* _Task objective_
Your task is to transcribe all of the records exactly and leave out the pictures.

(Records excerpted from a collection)

Start of Block

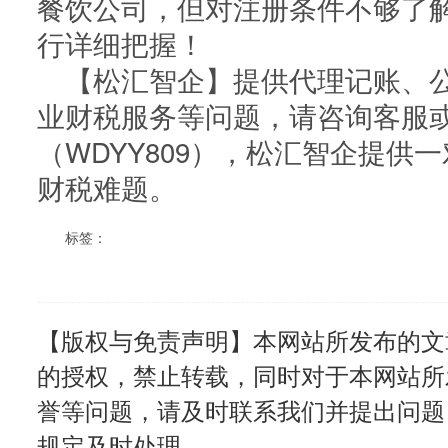
餐饮公司，但对注册条件不够了
行详细把握！
【松汇智企】提供代理记账、公
业财税服务等问题，请咨询客服
（WDYY809），松汇智企提供
财税难题。
标签：
【版权与免责声明】本网站所发布的文
的授权，禁止转载，同时对于本网站所
誉等问题，请及时联系我们并提出问题
规定及时处理。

End of Block

* _Problem solution_
餐饮公司，但对注册条件不够了
行详细把握！
【松汇智企】提供代理记账、公
业财税服务等问题，请咨询客服
（WDYY809），松汇智企提供
财税难题。
标签：
【版权与免责声明】本网站所发布的文
的授权，禁止转载，同时对于本网站所
誉等问题，请及时联系我们并提出问题
规定及时处理。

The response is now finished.